= Margaret Gunn =

Canadian activist

Susan Margaret Rogers Gunn (1889 - December 1989) was a Canadian activist. Gunn was the third president of the United Farm Women of Alberta (UFWA), following the presidencies of Irene Parlby (1916-1920) and Marion Sears (1920–24), and served in that role from 1924 to 1929. She was a noted "country life advocate" and detested cities.

==UFWA and Sexual Sterilization Advocacy==

During the 1920s the UFWA was an ardent supporter of legislation in Alberta requiring the forced sterilization of those deemed mentally defective or feebleminded and it became one of its most active and powerful lobbying forces. Due partly to the UFWA’s effectiveness in garnering widespread favourable public opinion for forced sterilization, the Sexual Sterilization Act of Alberta was enacted and the Alberta Eugenics Board was subsequently formed for the purpose of administering sterilizations. Margaret Gunn was at the forefront of this sterilization crusade. In her 1924 presidential address to the UFWA, she called for the government to pursue a policy of "racial betterment through the weeding out of undesirable strains" since, as she argued, ‘democracy was never intended for degenerates"’. In the following year, the United Farmers of Alberta passed a resolution calling for mandatory sterilization of the mentally unfit in order to prevent them "from reproducing their kind."
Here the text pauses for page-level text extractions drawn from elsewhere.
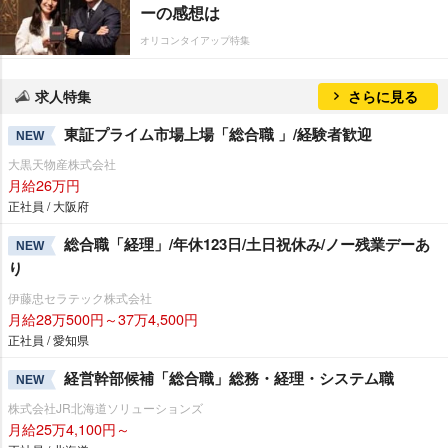
ーの感想は
オリコンタイアップ特集
求人特集
さらに見る
東証プライム市場上場「総合職 」/経験者歓迎
NEW
大黒天物産株式会社
月給26万円
正社員 / 大阪府
総合職「経理」/年休123日/土日祝休み/ノー残業デーあ
NEW
り
伊藤忠セラテック株式会社
月給28万500円～37万4,500円
正社員 / 愛知県
経営幹部候補「総合職」総務・経理・システム職
NEW
株式会社JR北海道ソリューションズ
月給25万4,100円～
A puzzling and even "unsettling" aspect about Gunn’s (as well as other women’s support of sexual sterilization such as those who made up the famous five) proactive support of state-sanctioned forced sterilization in Alberta is the fact that "many of their sisters were directly targeted by [such] segregation and sterilization programs." One way to think about Gunn’s motivation for encouraging such policies may be due to her overarching concern of promoting country living and encouraging the creation of strong "cooperative communities" in Alberta, thus creating the need for policies that lower the possibility of those who might threaten the strength and viability of such communities – i.e., the feebleminded, mental and/or developmentally defective, etc. – from being born into such communities. As Gunn argued, the constant procreation of derelicts would "lower the vitality of our civilization" and had to be prevented. Gunn argued for a "country life ideology" which, in practice, required a "co-operative ethos" as opposed to an individualistic one, and as such, required strong and able individuals to make it successful. As she noted regarding the activities of the junior league of the UFWA and the United Farmers of Alberta, "all this co-operative study, co-operative work, co-operative play, is merely building for the future co-operative community. Boys and girls trained in this group activity are learning…how to work with others to mutual advantage, are practising the co-operative principle, and are discarding the competitive system."